United States Bankruptcy Court, N.D. California
Dec 16, 2005
Case No. 04-52528-MM (Bankr. N.D. Cal. Dec. 16, 2005)

Opinion

Case No. 04-52528-MM.

December 16, 2005


MEMORANDUM DECISION AND ORDER ON MOTION TO AVOID JUDICIAL LIEN


INTRODUCTION

In this lien avoidance motion, the issue before the court is one of statutory construction of 11 U.S.C. 522(f)(2)(A). More specifically, the question is whether the language "the debtor's interest in the property" requires that computations with respect to jointly owned property be based upon only the debtor's share rather than the value of the entire property.

FACTUAL BACKGROUND

Lee Chapman filed this Chapter 7 case on April 21, 2004. His wife, H. Kaye Chapman, did not join in the petition. Together, they owned the real property commonly known as 3160 Dorcich Street, San Jose, California as of the petition date. Chapman listed the market value of the real property as $850,000 and claimed a homestead exemption of $75,000 pursuant to the California Code of Civil Procedure. The real property was encumbered by a first deed of trust in the amount of $550,000 held by Washington Mutual, a second deed of trust in the amount of $50,000 held by Chase Manhattan Bank, and an abstract of judgment in the amount of $165,673.27 recorded by Caletti Associates, L.L.C. during the preference period.
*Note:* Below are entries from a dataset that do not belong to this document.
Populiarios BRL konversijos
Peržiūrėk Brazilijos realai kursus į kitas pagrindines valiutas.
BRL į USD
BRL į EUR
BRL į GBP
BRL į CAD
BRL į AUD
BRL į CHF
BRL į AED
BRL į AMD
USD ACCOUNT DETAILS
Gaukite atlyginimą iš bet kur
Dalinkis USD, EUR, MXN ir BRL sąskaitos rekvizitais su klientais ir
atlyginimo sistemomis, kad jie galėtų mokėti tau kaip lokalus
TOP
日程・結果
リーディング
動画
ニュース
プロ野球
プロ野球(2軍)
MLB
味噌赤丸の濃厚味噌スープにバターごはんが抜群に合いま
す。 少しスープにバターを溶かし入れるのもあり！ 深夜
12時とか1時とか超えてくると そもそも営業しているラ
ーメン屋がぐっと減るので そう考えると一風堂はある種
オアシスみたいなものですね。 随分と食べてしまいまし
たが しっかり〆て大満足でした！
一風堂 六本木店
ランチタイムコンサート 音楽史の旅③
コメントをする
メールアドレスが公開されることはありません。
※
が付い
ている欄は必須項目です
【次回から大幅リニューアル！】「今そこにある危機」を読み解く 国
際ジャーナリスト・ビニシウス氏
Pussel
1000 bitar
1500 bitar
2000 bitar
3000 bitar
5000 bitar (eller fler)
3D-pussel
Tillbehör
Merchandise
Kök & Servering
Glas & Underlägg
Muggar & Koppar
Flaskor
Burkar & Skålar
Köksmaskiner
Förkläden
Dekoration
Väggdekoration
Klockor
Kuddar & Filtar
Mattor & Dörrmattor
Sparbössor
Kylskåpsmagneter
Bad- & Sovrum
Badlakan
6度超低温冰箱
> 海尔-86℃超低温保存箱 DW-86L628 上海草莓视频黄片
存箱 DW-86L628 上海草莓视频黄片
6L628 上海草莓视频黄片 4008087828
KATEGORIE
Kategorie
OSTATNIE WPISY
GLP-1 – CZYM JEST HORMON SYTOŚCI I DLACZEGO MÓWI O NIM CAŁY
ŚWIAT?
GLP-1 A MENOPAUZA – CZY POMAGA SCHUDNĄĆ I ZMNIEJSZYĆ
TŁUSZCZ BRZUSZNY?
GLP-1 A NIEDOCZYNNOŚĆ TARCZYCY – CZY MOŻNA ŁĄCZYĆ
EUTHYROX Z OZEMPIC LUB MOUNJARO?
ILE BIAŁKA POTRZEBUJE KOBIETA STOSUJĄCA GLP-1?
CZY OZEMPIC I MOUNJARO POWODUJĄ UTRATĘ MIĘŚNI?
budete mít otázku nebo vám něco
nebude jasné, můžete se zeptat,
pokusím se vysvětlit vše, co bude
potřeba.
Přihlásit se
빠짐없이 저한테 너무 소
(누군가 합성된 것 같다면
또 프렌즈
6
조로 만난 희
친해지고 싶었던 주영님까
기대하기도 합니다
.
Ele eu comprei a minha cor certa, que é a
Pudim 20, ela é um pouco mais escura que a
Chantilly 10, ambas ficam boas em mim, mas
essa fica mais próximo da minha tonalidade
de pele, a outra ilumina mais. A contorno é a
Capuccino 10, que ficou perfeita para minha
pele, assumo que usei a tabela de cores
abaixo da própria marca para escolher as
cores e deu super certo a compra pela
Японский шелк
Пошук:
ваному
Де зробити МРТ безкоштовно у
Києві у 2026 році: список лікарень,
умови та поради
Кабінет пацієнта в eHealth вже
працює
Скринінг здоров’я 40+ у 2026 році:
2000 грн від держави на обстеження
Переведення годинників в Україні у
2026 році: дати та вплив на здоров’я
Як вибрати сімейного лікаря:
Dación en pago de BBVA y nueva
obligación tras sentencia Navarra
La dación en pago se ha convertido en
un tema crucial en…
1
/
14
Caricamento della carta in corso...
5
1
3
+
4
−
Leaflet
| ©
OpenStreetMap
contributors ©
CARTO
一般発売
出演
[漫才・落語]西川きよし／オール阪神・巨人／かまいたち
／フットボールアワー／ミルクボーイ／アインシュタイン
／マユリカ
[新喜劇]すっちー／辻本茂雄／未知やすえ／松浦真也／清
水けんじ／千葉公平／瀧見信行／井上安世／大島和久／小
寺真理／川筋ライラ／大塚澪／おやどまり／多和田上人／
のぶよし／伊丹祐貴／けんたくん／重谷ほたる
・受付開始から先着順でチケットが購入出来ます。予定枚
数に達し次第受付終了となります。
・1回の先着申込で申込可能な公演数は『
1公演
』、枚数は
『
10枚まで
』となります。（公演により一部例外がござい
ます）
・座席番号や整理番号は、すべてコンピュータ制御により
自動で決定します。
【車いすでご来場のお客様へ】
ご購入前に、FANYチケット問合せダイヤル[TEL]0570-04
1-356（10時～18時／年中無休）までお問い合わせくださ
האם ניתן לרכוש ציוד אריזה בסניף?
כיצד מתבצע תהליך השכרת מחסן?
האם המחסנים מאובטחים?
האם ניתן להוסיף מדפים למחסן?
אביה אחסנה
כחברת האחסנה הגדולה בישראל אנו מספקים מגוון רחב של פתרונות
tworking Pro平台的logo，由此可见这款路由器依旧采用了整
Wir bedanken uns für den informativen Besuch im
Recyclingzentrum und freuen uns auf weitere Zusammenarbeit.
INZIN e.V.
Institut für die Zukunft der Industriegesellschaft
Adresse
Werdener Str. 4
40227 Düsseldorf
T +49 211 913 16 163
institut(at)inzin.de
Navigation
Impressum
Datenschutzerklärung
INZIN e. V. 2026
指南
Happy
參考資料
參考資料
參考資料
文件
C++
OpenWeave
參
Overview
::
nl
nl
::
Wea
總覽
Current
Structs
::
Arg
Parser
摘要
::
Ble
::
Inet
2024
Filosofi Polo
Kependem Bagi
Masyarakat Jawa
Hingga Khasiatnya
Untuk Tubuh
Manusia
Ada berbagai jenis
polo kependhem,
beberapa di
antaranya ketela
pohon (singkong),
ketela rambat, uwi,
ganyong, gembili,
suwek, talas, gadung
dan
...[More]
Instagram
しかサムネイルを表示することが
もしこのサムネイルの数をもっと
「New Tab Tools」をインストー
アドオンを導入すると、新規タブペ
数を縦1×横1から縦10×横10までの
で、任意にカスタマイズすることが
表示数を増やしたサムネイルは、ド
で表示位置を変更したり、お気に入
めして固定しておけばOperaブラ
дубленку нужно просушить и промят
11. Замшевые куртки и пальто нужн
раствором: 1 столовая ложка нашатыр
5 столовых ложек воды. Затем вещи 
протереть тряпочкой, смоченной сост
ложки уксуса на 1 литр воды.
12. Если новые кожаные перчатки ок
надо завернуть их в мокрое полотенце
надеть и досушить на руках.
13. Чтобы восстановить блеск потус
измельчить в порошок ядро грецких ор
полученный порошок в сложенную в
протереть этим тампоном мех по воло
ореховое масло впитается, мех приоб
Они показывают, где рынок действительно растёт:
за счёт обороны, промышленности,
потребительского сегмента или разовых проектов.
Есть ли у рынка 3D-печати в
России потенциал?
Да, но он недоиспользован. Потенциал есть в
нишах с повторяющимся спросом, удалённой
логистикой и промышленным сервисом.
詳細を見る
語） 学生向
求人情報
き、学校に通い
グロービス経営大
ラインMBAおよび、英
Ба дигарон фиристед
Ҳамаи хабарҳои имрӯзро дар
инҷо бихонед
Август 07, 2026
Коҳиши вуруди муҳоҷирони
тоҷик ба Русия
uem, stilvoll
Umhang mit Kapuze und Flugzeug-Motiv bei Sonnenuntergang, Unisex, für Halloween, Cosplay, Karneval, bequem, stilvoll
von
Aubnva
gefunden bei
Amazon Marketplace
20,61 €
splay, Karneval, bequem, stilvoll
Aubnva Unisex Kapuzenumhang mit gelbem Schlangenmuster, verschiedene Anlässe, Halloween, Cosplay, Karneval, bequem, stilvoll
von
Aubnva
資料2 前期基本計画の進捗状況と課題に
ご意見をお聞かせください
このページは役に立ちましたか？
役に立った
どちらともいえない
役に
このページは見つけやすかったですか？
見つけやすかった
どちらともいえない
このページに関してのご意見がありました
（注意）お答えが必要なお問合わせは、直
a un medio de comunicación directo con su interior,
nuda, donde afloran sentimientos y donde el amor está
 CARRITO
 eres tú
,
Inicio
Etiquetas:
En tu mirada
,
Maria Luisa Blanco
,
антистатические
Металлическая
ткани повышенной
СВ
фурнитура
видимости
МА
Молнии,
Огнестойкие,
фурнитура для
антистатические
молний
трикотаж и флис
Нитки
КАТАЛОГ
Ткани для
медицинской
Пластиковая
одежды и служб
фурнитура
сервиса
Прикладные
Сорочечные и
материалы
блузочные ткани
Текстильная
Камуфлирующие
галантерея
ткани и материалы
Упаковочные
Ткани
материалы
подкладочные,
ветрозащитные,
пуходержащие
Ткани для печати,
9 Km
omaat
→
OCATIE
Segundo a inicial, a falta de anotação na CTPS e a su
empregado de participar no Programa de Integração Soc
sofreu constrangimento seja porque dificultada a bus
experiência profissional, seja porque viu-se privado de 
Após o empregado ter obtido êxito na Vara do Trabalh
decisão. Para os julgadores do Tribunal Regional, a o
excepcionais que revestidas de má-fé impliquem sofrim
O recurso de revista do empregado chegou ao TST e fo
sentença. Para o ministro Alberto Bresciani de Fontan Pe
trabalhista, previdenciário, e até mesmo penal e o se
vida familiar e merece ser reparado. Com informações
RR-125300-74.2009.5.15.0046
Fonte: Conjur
The Chapter 7 Trustee, John Richardson, obtained court authority to sell the real property for $900,000. Rather than litigating whether the property was community property or a joint tenancy, Richardson stipulated with Kaye Chapman that the estate would receive 52% of the net proceeds of sale, and Kaye Chapman would receive 48% of the net proceeds. Richardson also stipulated with Caletti Associates that the property could be sold free and clear of the Caletti Associates judgment lien with its interest to attach to the proceeds of sale. Chapman seeks to avoid the judicial lien of Caletti Associates pursuant to § 522(f). There is no objection to the motion. Chapman submits that the value to be used in the computation of impairment of his exemption should be the sales price, $900,000.

LEGAL DISCUSSION

The Bankruptcy Code authorizes the debtor to avoid certain liens pursuant to § 522(f)(1)(A), which provides in pertinent part:

(f)(1) [T]he debtor may avoid the fixing of a lien on an interest of the debtor in property to the extent that such lien impairs an exemption to which the debtor would have been entitled . . . if such lien is —

(A) a judicial lien. . . .

Based on a division in caselaw of what constitutes an impairment, the section was amended in 1994 to clarify when a lien is impaired by providing a simple mathematical formula. In re Kolich, 328 F.3d 406, 408 (8th Cir. 2003). Section 522(f)(2)(A), which was added by the Bankruptcy Reform Act of 1994, provides:

(f)(2)(A) [A] lien shall be considered to impair an exemption to the extent that the sum of —

(i) the lien;

(ii) all other liens on the property; and

(iii) the amount of the exemption that the debtor could claim if there were no liens on the property;

exceeds the value that the debtor's interest in the property would have in the absence of any liens.

Now, however, there is a division of authority among the courts that have considered application of the amendment to jointly owned property. See In re Freeman, 259 B.R. 104, 110-12 (Bankr. D.S.C. 2001) (comparing the two lines of cases). One line of cases applies the plain meaning of § 522(f)(2)(A) and construes "the debtor's interest in the property" to refer only to the debtor's partial interest. These courts have held that the formula requires that the full amounts of all liens and the debtor's exemption be deducted from the value of the debtor's partial interest in the property rather than from the value of the entire property. In re Cozad, 208 B.R. 495 (B.A.P. 10th Cir. 1997); Summit Bank v. The Vessel "Harbor Light," 260 B.R. 694 (D.N.J. 2001); In re Piersol, 244 B.R. 309 (Bankr. E.D. Pa. 2000); In re Moe, 199 B.R. 737 (Bankr. D. Mont. 1996).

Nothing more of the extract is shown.